Arthur Hayes’s analyst focuses on Chinese Yuan (CNY), which has lost nearly 15% of its value against the US Dollar (USD) since the beginning of the year. Then, he raised the question of whether China might consider investing billions of dollars in Bitcoin and other assets as a way to hedge against economic fluctuations.
Hayes said he consulted China researcher Andrew Collier from Orient Capital Research, who proposed examining the gap between China’s net export earnings and its official foreign exchange reserves to gauge potential capital flight.
The data revealed that while China’s foreign exchange reserves have increased by $32.4 billion this year, international net exports have surged by $553.25 billion, leaving approximately $520.85 billion unaccounted for.

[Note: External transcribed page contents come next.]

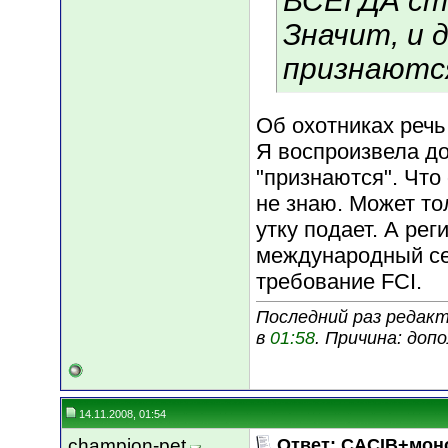
ВСЕГДА ст
Значит, и 
признаютс
Об охотниках речь
Я воспроизвела до
"признаются". Что
не знаю. Может тол
утку подает. А рег
международный се
требование FCI.
Последний раз редакт
в
01:58
. Причина: доп
14.11.2008, 01:54
champion-pet
Ответ: CACIB+мон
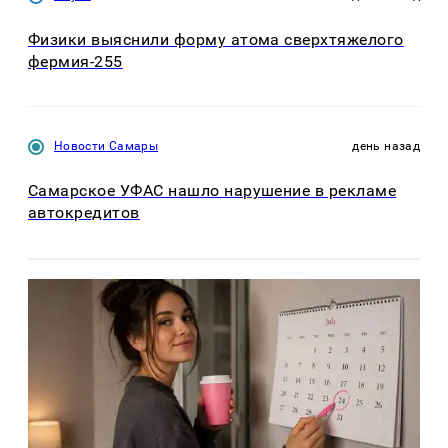
Физики выяснили форму атома сверхтяжелого
фермия-255
Новости Самары
день назад
Самарское УФАС нашло нарушение в рекламе
автокредитов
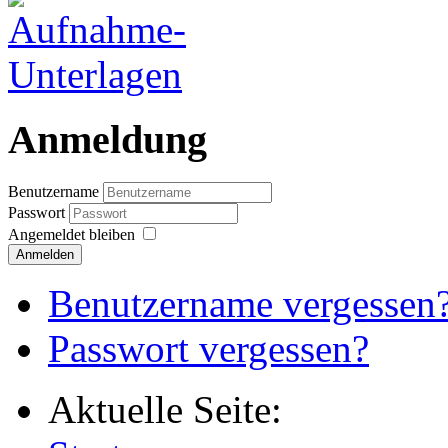
Anmeldung
Benutzername
Passwort
Angemeldet bleiben
Anmelden
Benutzername vergessen
Passwort vergessen?
Aktuelle Seite:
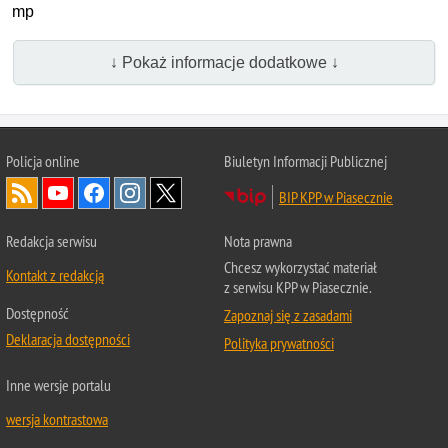
mp
↓ Pokaż informacje dodatkowe ↓
Policja online
Biuletyn Informacji Publicznej
BIP KPP w Piasecznie
Redakcja serwisu
Nota prawna
Chcesz wykorzystać materiał
Kontakt z redakcją
z serwisu KPP w Piasecznie.
Dostępność
Zapoznaj się z zasadami
Deklaracja dostępności
Polityka prywatności
Inne wersje portalu
wersja kontrastowa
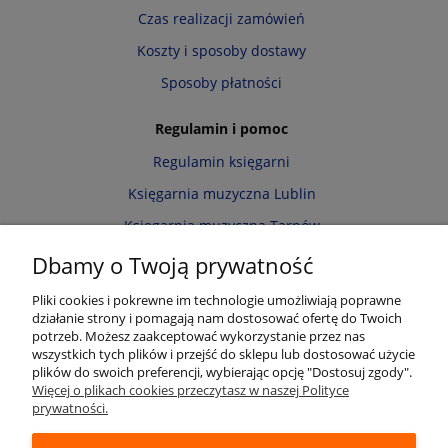
Czas realizacji zamówień
Koszty i sposoby dostawy
Sposoby płatności
Regulamin i pomoc
Regulamin księgarni
Księgarnia muzyczna Lublin
Księgarnia muzyczna Tarnów
Informacja o cookies
Dbamy o Twoją prywatność
Polityka prywatności
Pliki cookies i pokrewne im technologie umożliwiają poprawne
działanie strony i pomagają nam dostosować ofertę do Twoich
Zwroty i reklamacje
potrzeb. Możesz zaakceptować wykorzystanie przez nas
wszystkich tych plików i przejść do sklepu lub dostosować użycie
Moje konto
plików do swoich preferencji, wybierając opcję "Dostosuj zgody".
Więcej o plikach cookies przeczytasz w naszej Polityce
Twoje zamówienia
prywatności.
Przechowalnia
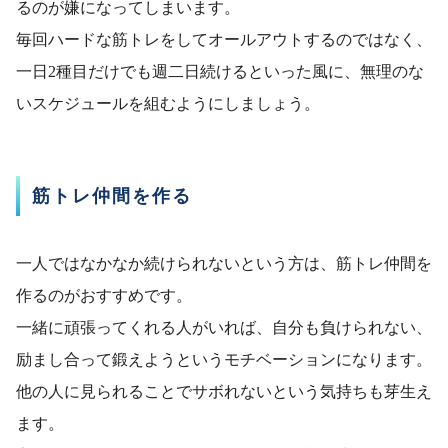
るのが嫌になってしまいます。
毎回ハードな筋トレをしてオールアウトするのではなく、
一日2種目だけでも週二日続けるといった風に、無理のな
いスケジュールを組むようにしましょう。
筋トレ仲間を作る
一人ではなかなか続けられないという方は、筋トレ仲間を
作るのがおすすめです。
一緒に頑張ってくれる人がいれば、自分も負けられない、
励まし合って鍛えようというモチベーションになります。
他の人に見られることでサボれないという気持ちも芽生え
ます。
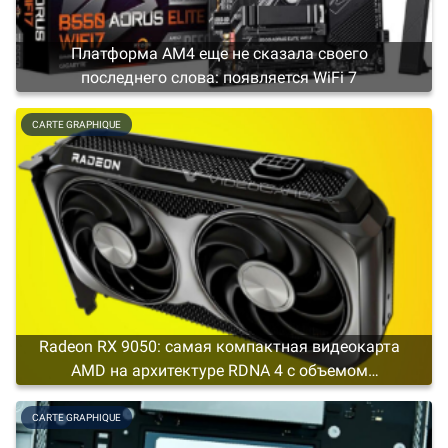
Платформа AM4 еще не сказала своего
последнего слова: появляется WiFi 7
CARTE GRAPHIQUE
Radeon RX 9050: самая компактная видеокарта
AMD на архитектуре RDNA 4 с объемом
видеопамяти не менее 4 ГБ
CARTE GRAPHIQUE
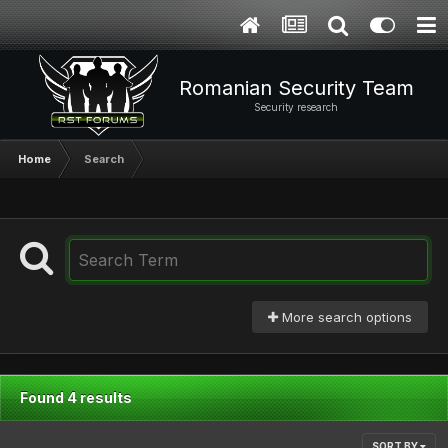
Romanian Security Team
Security research
Home
Search
More search options
Found 4 results
SORT BY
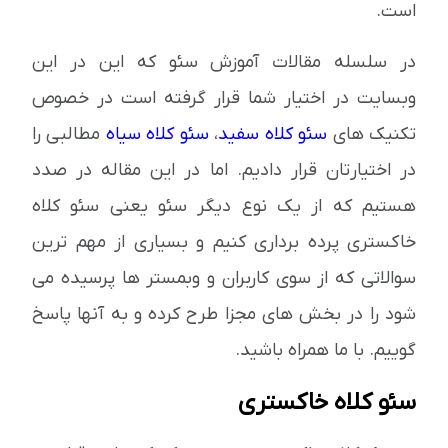
است.
در سلسله مقالات آموزش سئو که این در این
وبسایت در اختیار شما قرار گرفته است در خصوص
تکنیک های
سئو کلاه سفید
،
سئو کلاه سیاه
مطالبی را
در اختیارتان قرار دادیم. اما در این مقاله در صدد
هستیم که از یک نوع دیگر سئو یعنی سئو کلاه
خاکستری پرده برداری کنیم و بسیاری از مهم ترین
سوالاتی که از سوی کاربران و وبمستر ها پرسیده می
شود را در بخش های مجزا طرح کرده و به آنها پاسخ
گوییم. با ما همراه باشید.
سئو کلاه خاکستری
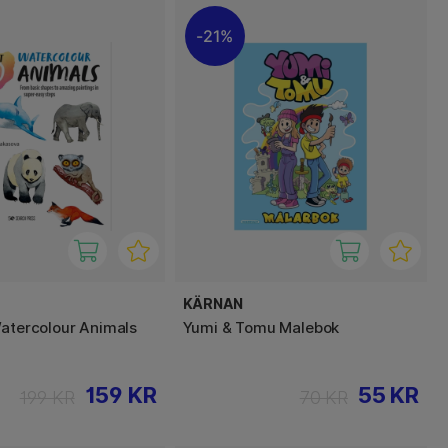
21%
KÄRNAN
Watercolour Animals
Yumi & Tomu Malebok
159 KR
55 KR
199 KR
70 KR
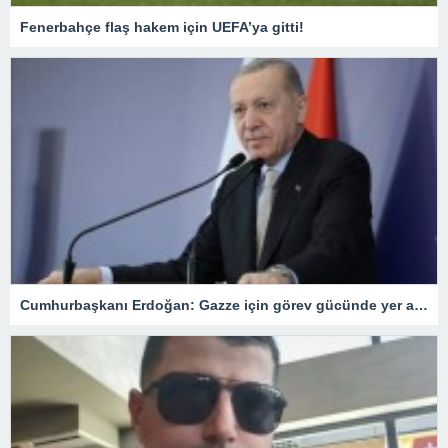
Fenerbahçe flaş hakem için UEFA’ya gitti!
Cumhurbaşkanı Erdoğan: Gazze için görev gücünde yer alacağız.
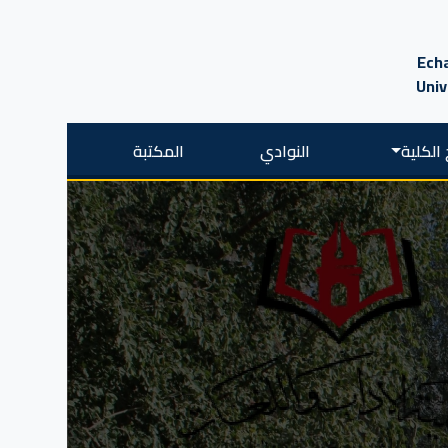
Echa
Univ
الكلية
النوادي
المكتبة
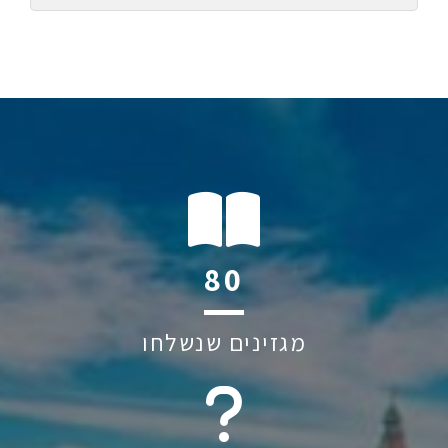
116
מגזינים שנשלחו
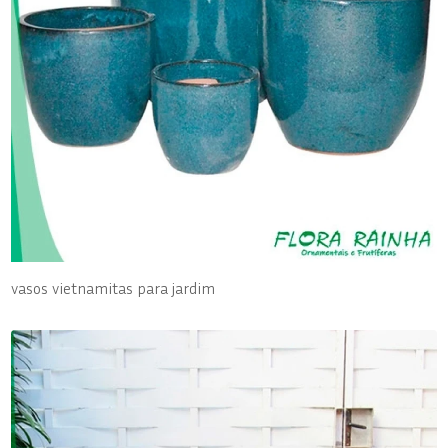
vasos vietnamitas para jardim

Arthur Hayes speculated that a part of this capital could have flowed into some assets. It is possible that China has bought gold and paid down offshore USD debt held by its banks and corporations. He also suggested that some of the capital has poured into cryptocurrencies, especially Bitcoin. China is definitely not buying more US Treasuries, he said.
He also emphasized that the relationship between the Japanese Yen (JPY) and CNY is weakening, suggesting that CNY must weaken to maintain its competitiveness with Japan. Hayes suggested that Chinese capital outflows from the country will likely continue to grow.
China’s investment in Bitcoin is still just a conspiracy theory because the country still maintains a negative attitude towards cryptocurrencies. However, some major cities have taken a friendlier stance, especially Hong Kong.
In May, a court in Shanghai declared that bitcoin qualifies as a virtual asset enjoying the protection of Chinese law, despite the ban on cryptocurrency trading in China.